• **WORK INSTRUCTIONS**
Output all records precisely as written.

• **PROVIDED INFORMATION**
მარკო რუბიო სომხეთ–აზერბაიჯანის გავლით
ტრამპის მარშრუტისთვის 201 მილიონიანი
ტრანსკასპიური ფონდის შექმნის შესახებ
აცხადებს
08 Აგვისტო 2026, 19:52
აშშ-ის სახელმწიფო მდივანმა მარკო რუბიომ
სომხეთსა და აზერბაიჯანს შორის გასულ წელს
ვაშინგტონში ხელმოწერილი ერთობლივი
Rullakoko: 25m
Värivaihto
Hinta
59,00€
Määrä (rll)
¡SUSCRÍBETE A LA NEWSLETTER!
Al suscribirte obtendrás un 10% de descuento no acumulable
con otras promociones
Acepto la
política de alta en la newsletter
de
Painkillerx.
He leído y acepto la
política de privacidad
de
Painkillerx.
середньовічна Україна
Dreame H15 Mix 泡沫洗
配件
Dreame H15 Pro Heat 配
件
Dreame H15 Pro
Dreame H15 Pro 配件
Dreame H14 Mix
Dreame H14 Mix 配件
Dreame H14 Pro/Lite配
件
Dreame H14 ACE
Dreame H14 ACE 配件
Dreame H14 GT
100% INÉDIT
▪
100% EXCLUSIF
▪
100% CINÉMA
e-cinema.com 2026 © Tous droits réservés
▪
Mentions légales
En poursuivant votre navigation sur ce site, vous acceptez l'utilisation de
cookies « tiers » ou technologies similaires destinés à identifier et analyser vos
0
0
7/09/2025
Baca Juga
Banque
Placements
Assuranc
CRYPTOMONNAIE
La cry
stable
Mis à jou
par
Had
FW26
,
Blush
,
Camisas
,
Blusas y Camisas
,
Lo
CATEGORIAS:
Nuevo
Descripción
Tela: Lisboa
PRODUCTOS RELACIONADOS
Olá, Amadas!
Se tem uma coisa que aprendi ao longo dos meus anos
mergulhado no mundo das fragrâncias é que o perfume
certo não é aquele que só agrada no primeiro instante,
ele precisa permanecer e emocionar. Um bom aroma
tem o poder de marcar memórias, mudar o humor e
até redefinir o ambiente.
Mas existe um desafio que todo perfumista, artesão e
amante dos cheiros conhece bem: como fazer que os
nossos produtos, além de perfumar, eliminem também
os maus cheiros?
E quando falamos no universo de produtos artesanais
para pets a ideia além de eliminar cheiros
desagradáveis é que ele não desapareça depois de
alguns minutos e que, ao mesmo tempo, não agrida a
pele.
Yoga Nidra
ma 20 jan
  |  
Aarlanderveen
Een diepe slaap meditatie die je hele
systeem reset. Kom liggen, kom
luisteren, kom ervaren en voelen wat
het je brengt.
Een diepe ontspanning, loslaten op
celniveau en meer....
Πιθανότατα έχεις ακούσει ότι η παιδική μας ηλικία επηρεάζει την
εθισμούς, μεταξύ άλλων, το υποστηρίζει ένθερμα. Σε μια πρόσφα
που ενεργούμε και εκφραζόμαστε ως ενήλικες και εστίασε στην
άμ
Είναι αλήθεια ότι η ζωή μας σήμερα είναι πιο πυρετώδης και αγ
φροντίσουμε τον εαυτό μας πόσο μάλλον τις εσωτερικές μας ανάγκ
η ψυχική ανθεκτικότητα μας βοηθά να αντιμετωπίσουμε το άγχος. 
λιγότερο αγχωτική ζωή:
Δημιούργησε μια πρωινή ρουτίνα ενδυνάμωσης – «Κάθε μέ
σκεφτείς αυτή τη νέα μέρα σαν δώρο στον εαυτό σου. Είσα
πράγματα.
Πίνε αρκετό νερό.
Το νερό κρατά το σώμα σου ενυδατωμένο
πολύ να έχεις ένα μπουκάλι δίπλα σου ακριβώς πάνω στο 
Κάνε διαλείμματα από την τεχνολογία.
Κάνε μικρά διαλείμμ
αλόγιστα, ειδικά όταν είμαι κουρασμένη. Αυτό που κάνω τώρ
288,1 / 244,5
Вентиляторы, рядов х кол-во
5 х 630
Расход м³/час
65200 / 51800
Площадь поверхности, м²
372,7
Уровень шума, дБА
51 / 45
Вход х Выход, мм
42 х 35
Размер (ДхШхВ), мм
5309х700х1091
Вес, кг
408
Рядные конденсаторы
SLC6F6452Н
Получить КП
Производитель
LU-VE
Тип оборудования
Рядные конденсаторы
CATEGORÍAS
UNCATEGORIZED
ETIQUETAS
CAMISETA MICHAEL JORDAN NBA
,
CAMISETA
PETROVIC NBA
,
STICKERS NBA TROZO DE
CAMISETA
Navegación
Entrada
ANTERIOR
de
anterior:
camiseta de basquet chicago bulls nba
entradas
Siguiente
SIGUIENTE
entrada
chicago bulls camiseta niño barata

• **WRITTEN ANSWER**
მარკო რუბიო სომხეთ–აზერბაიჯანის გავლით
ტრამპის მარშრუტისთვის 201 მილიონიანი
ტრანსკასპიური ფონდის შექმნის შესახებ
აცხადებს
08 Აგვისტო 2026, 19:52
აშშ-ის სახელმწიფო მდივანმა მარკო რუბიომ
სომხეთსა და აზერბაიჯანს შორის გასულ წელს
ვაშინგტონში ხელმოწერილი ერთობლივი
Rullakoko: 25m
Värivaihto
Hinta
59,00€
Määrä (rll)
¡SUSCRÍBETE A LA NEWSLETTER!
Al suscribirte obtendrás un 10% de descuento no acumulable
con otras promociones
Acepto la
política de alta en la newsletter
de
Painkillerx.
He leído y acepto la
política de privacidad
de
Painkillerx.
середньовічна Україна
Dreame H15 Mix 泡沫洗
配件
Dreame H15 Pro Heat 配
件
Dreame H15 Pro
Dreame H15 Pro 配件
Dreame H14 Mix
Dreame H14 Mix 配件
Dreame H14 Pro/Lite配
件
Dreame H14 ACE
Dreame H14 ACE 配件
Dreame H14 GT
100% INÉDIT
▪
100% EXCLUSIF
▪
100% CINÉMA
e-cinema.com 2026 © Tous droits réservés
▪
Mentions légales
En poursuivant votre navigation sur ce site, vous acceptez l'utilisation de
cookies « tiers » ou technologies similaires destinés à identifier et analyser vos
0
0
7/09/2025
Baca Juga
Banque
Placements
Assuranc
CRYPTOMONNAIE
La cry
stable
Mis à jou
par
Had
FW26
,
Blush
,
Camisas
,
Blusas y Camisas
,
Lo
CATEGORIAS:
Nuevo
Descripción
Tela: Lisboa
PRODUCTOS RELACIONADOS
Olá, Amadas!
Se tem uma coisa que aprendi ao longo dos meus anos
mergulhado no mundo das fragrâncias é que o perfume
certo não é aquele que só agrada no primeiro instante,
ele precisa permanecer e emocionar. Um bom aroma
tem o poder de marcar memórias, mudar o humor e
até redefinir o ambiente.
Mas existe um desafio que todo perfumista, artesão e
amante dos cheiros conhece bem: como fazer que os
nossos produtos, além de perfumar, eliminem também
os maus cheiros?
E quando falamos no universo de produtos artesanais
para pets a ideia além de eliminar cheiros
desagradáveis é que ele não desapareça depois de
alguns minutos e que, ao mesmo tempo, não agrida a
pele.
Yoga Nidra
ma 20 jan
  |  
Aarlanderveen
Een diepe slaap meditatie die je hele
systeem reset. Kom liggen, kom
luisteren, kom ervaren en voelen wat
het je brengt.
Een diepe ontspanning, loslaten op
celniveau en meer....
Πιθανότατα έχεις ακούσει ότι η παιδική μας ηλικία επηρεάζει την
εθισμούς, μεταξύ άλλων, το υποστηρίζει ένθερμα. Σε μια πρόσφα
που ενεργούμε και εκφραζόμαστε ως ενήλικες και εστίασε στην
άμ
Είναι αλήθεια ότι η ζωή μας σήμερα είναι πιο πυρετώδης και αγ
φροντίσουμε τον εαυτό μας πόσο μάλλον τις εσωτερικές μας ανάγκ
η ψυχική ανθεκτικότητα μας βοηθά να αντιμετωπίσουμε το άγχος. 
λιγότερο αγχωτική ζωή:
Δημιούργησε μια πρωινή ρουτίνα ενδυνάμωσης – «Κάθε μέ
σκεφτείς αυτή τη νέα μέρα σαν δώρο στον εαυτό σου. Είσα
πράγματα.
Πίνε αρκετό νερό.
Το νερό κρατά το σώμα σου ενυδατωμένο
πολύ να έχεις ένα μπουκάλι δίπλα σου ακριβώς πάνω στο 
Κάνε διαλείμματα από την τεχνολογία.
Κάνε μικρά διαλείμμ
αλόγιστα, ειδικά όταν είμαι κουρασμένη. Αυτό που κάνω τώρ
288,1 / 244,5
Вентиляторы, рядов х кол-во
5 х 630
Расход м³/час
65200 / 51800
Площадь поверхности, м²
372,7
Уровень шума, дБА
51 / 45
Вход х Выход, мм
42 х 35
Размер (ДхШхВ), мм
5309х700х1091
Вес, кг
408
Рядные конденсаторы
SLC6F6452Н
Получить КП
Производитель
LU-VE
Тип оборудования
Рядные конденсаторы
CATEGORÍAS
UNCATEGORIZED
ETIQUETAS
CAMISETA MICHAEL JORDAN NBA
,
CAMISETA
PETROVIC NBA
,
STICKERS NBA TROZO DE
CAMISETA
Navegación
Entrada
ANTERIOR
de
anterior:
camiseta de basquet chicago bulls nba
entradas
Siguiente
SIGUIENTE
entrada
chicago bulls camiseta niño barata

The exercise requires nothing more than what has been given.